Task requirements: Select all lines holding the word "价格指数" from the entries that follow.

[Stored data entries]

================================

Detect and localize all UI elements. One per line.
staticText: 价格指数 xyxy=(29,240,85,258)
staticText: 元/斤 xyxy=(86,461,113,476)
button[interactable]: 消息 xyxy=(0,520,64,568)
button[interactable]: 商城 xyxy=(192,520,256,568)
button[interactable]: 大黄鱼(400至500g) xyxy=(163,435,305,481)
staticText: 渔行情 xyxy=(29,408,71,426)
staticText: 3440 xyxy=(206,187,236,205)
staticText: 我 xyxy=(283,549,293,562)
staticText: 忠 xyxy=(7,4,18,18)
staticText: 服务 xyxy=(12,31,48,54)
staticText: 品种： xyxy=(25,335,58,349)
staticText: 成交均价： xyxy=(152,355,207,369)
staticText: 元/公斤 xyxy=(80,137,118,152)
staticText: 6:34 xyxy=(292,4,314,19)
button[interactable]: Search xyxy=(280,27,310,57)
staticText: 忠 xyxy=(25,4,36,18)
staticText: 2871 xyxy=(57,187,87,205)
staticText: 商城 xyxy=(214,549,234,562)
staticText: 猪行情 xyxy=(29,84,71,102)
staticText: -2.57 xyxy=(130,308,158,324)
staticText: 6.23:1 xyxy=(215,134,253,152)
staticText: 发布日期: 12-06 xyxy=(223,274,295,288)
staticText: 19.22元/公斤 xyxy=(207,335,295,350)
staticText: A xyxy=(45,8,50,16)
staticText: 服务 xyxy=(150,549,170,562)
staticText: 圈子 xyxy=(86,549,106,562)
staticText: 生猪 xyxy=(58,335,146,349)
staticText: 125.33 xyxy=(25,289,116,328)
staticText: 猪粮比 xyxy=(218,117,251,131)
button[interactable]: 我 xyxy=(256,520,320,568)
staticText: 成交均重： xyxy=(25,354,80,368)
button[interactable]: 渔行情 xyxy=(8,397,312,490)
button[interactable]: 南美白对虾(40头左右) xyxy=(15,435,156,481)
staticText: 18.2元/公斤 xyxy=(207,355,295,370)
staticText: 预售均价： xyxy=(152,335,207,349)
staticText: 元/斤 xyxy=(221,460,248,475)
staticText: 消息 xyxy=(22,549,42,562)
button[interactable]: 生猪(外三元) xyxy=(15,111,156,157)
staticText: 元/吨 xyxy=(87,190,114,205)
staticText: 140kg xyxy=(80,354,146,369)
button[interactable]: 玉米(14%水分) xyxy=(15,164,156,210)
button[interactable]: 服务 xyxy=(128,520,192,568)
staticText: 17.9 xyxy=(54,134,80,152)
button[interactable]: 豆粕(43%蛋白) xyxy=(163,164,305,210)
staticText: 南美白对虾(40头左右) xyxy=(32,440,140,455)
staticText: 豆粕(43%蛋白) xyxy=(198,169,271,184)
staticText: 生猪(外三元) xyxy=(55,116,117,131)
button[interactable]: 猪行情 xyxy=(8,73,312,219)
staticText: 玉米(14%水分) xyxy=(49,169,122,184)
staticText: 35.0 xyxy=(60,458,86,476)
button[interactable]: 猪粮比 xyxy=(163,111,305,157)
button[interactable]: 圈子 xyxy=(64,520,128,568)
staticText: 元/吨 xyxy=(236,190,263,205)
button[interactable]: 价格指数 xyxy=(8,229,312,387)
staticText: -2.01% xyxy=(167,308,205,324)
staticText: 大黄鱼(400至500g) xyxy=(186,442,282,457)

================================

Result of the task:
staticText: 价格指数 xyxy=(29,240,85,258)
button[interactable]: 价格指数 xyxy=(8,229,312,387)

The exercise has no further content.